Your objective: Return all lines in the data where the string "header" can be found.

Dataset records:
- Opening Delimiter -
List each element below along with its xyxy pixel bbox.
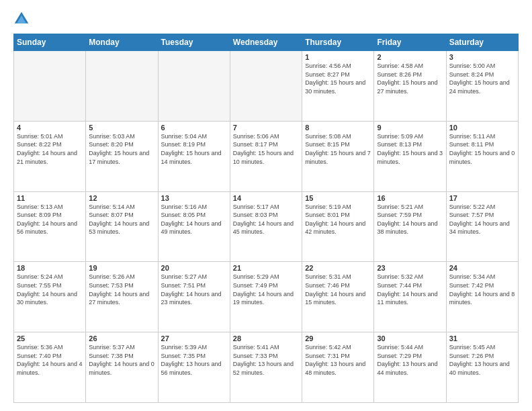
day-info: Sunrise: 5:39 AMSunset: 7:35 PMDaylight:…: [161, 343, 227, 377]
day-info: Sunrise: 5:34 AMSunset: 7:42 PMDaylight:…: [449, 273, 515, 306]
day-info: Sunrise: 5:11 AMSunset: 8:11 PMDaylight:…: [449, 132, 515, 166]
calendar-cell: 30Sunrise: 5:44 AMSunset: 7:29 PMDayligh…: [374, 332, 446, 403]
calendar-cell: 6Sunrise: 5:04 AMSunset: 8:19 PMDaylight…: [158, 121, 230, 191]
day-info: Sunrise: 5:16 AMSunset: 8:05 PMDaylight:…: [161, 203, 227, 236]
calendar-cell: 9Sunrise: 5:09 AMSunset: 8:13 PMDaylight…: [374, 121, 446, 191]
calendar-header-row: SundayMondayTuesdayWednesdayThursdayFrid…: [14, 34, 519, 51]
calendar-cell: [14, 51, 86, 122]
day-number: 24: [449, 264, 515, 272]
logo-icon: [13, 11, 30, 27]
day-info: Sunrise: 5:06 AMSunset: 8:17 PMDaylight:…: [233, 132, 299, 166]
calendar-table: SundayMondayTuesdayWednesdayThursdayFrid…: [13, 34, 519, 403]
day-info: Sunrise: 5:26 AMSunset: 7:53 PMDaylight:…: [89, 273, 154, 306]
calendar-week-1: 1Sunrise: 4:56 AMSunset: 8:27 PMDaylight…: [14, 51, 519, 122]
day-info: Sunrise: 4:58 AMSunset: 8:26 PMDaylight:…: [377, 62, 443, 95]
calendar-cell: 19Sunrise: 5:26 AMSunset: 7:53 PMDayligh…: [86, 262, 158, 332]
col-header-thursday: Thursday: [302, 34, 374, 51]
day-number: 13: [161, 194, 227, 202]
calendar-cell: 5Sunrise: 5:03 AMSunset: 8:20 PMDaylight…: [86, 121, 158, 191]
calendar-cell: 4Sunrise: 5:01 AMSunset: 8:22 PMDaylight…: [14, 121, 86, 191]
col-header-monday: Monday: [86, 34, 158, 51]
calendar-cell: 15Sunrise: 5:19 AMSunset: 8:01 PMDayligh…: [302, 191, 374, 262]
day-info: Sunrise: 5:37 AMSunset: 7:38 PMDaylight:…: [89, 343, 154, 377]
day-number: 25: [17, 334, 83, 342]
calendar-cell: 16Sunrise: 5:21 AMSunset: 7:59 PMDayligh…: [374, 191, 446, 262]
day-number: 2: [377, 53, 443, 61]
day-number: 8: [305, 124, 371, 132]
day-info: Sunrise: 5:03 AMSunset: 8:20 PMDaylight:…: [89, 132, 154, 166]
day-info: Sunrise: 4:56 AMSunset: 8:27 PMDaylight:…: [305, 62, 371, 95]
calendar-cell: 2Sunrise: 4:58 AMSunset: 8:26 PMDaylight…: [374, 51, 446, 122]
day-number: 19: [89, 264, 154, 272]
day-number: 31: [449, 334, 515, 342]
day-info: Sunrise: 5:41 AMSunset: 7:33 PMDaylight:…: [233, 343, 299, 377]
day-number: 29: [305, 334, 371, 342]
day-info: Sunrise: 5:13 AMSunset: 8:09 PMDaylight:…: [17, 203, 83, 236]
calendar-cell: 8Sunrise: 5:08 AMSunset: 8:15 PMDaylight…: [302, 121, 374, 191]
day-number: 3: [449, 53, 515, 61]
day-info: Sunrise: 5:32 AMSunset: 7:44 PMDaylight:…: [377, 273, 443, 306]
col-header-saturday: Saturday: [446, 34, 518, 51]
col-header-sunday: Sunday: [14, 34, 86, 51]
calendar-cell: 14Sunrise: 5:17 AMSunset: 8:03 PMDayligh…: [230, 191, 302, 262]
day-number: 5: [89, 124, 154, 132]
day-number: 4: [17, 124, 83, 132]
calendar-cell: 22Sunrise: 5:31 AMSunset: 7:46 PMDayligh…: [302, 262, 374, 332]
day-info: Sunrise: 5:01 AMSunset: 8:22 PMDaylight:…: [17, 132, 83, 166]
day-number: 28: [233, 334, 299, 342]
calendar-cell: 29Sunrise: 5:42 AMSunset: 7:31 PMDayligh…: [302, 332, 374, 403]
day-info: Sunrise: 5:21 AMSunset: 7:59 PMDaylight:…: [377, 203, 443, 236]
day-info: Sunrise: 5:08 AMSunset: 8:15 PMDaylight:…: [305, 132, 371, 166]
day-number: 10: [449, 124, 515, 132]
calendar-cell: [86, 51, 158, 122]
calendar-cell: 20Sunrise: 5:27 AMSunset: 7:51 PMDayligh…: [158, 262, 230, 332]
day-number: 23: [377, 264, 443, 272]
calendar-week-3: 11Sunrise: 5:13 AMSunset: 8:09 PMDayligh…: [14, 191, 519, 262]
calendar-cell: 25Sunrise: 5:36 AMSunset: 7:40 PMDayligh…: [14, 332, 86, 403]
day-info: Sunrise: 5:36 AMSunset: 7:40 PMDaylight:…: [17, 343, 83, 377]
calendar-cell: 3Sunrise: 5:00 AMSunset: 8:24 PMDaylight…: [446, 51, 518, 122]
day-info: Sunrise: 5:09 AMSunset: 8:13 PMDaylight:…: [377, 132, 443, 166]
day-number: 1: [305, 53, 371, 61]
day-number: 12: [89, 194, 154, 202]
day-number: 7: [233, 124, 299, 132]
day-number: 11: [17, 194, 83, 202]
day-number: 18: [17, 264, 83, 272]
calendar-cell: 13Sunrise: 5:16 AMSunset: 8:05 PMDayligh…: [158, 191, 230, 262]
logo: [13, 11, 32, 27]
day-number: 16: [377, 194, 443, 202]
day-info: Sunrise: 5:14 AMSunset: 8:07 PMDaylight:…: [89, 203, 154, 236]
calendar-cell: 11Sunrise: 5:13 AMSunset: 8:09 PMDayligh…: [14, 191, 86, 262]
day-info: Sunrise: 5:19 AMSunset: 8:01 PMDaylight:…: [305, 203, 371, 236]
calendar-cell: 28Sunrise: 5:41 AMSunset: 7:33 PMDayligh…: [230, 332, 302, 403]
col-header-friday: Friday: [374, 34, 446, 51]
header: [13, 11, 519, 27]
day-number: 30: [377, 334, 443, 342]
col-header-wednesday: Wednesday: [230, 34, 302, 51]
calendar-cell: 23Sunrise: 5:32 AMSunset: 7:44 PMDayligh…: [374, 262, 446, 332]
day-number: 9: [377, 124, 443, 132]
day-info: Sunrise: 5:17 AMSunset: 8:03 PMDaylight:…: [233, 203, 299, 236]
day-info: Sunrise: 5:44 AMSunset: 7:29 PMDaylight:…: [377, 343, 443, 377]
day-number: 26: [89, 334, 154, 342]
calendar-week-5: 25Sunrise: 5:36 AMSunset: 7:40 PMDayligh…: [14, 332, 519, 403]
day-info: Sunrise: 5:00 AMSunset: 8:24 PMDaylight:…: [449, 62, 515, 95]
calendar-cell: 7Sunrise: 5:06 AMSunset: 8:17 PMDaylight…: [230, 121, 302, 191]
col-header-tuesday: Tuesday: [158, 34, 230, 51]
calendar-cell: 18Sunrise: 5:24 AMSunset: 7:55 PMDayligh…: [14, 262, 86, 332]
calendar-cell: [158, 51, 230, 122]
calendar-cell: 27Sunrise: 5:39 AMSunset: 7:35 PMDayligh…: [158, 332, 230, 403]
day-number: 6: [161, 124, 227, 132]
day-number: 14: [233, 194, 299, 202]
day-number: 27: [161, 334, 227, 342]
calendar-cell: [230, 51, 302, 122]
calendar-cell: 31Sunrise: 5:45 AMSunset: 7:26 PMDayligh…: [446, 332, 518, 403]
day-number: 22: [305, 264, 371, 272]
calendar-week-2: 4Sunrise: 5:01 AMSunset: 8:22 PMDaylight…: [14, 121, 519, 191]
day-info: Sunrise: 5:22 AMSunset: 7:57 PMDaylight:…: [449, 203, 515, 236]
page: SundayMondayTuesdayWednesdayThursdayFrid…: [0, 0, 532, 411]
calendar-cell: 1Sunrise: 4:56 AMSunset: 8:27 PMDaylight…: [302, 51, 374, 122]
calendar-cell: 10Sunrise: 5:11 AMSunset: 8:11 PMDayligh…: [446, 121, 518, 191]
calendar-cell: 17Sunrise: 5:22 AMSunset: 7:57 PMDayligh…: [446, 191, 518, 262]
day-info: Sunrise: 5:42 AMSunset: 7:31 PMDaylight:…: [305, 343, 371, 377]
- Closing Delimiter -
Exercise result:
calendar-header-row: SundayMondayTuesdayWednesdayThursdayFrid…: [14, 34, 519, 51]
col-header-thursday: Thursday: [302, 34, 374, 51]
col-header-monday: Monday: [86, 34, 158, 51]
col-header-saturday: Saturday: [446, 34, 518, 51]
col-header-sunday: Sunday: [14, 34, 86, 51]
col-header-friday: Friday: [374, 34, 446, 51]
header: [13, 11, 519, 27]
col-header-wednesday: Wednesday: [230, 34, 302, 51]
col-header-tuesday: Tuesday: [158, 34, 230, 51]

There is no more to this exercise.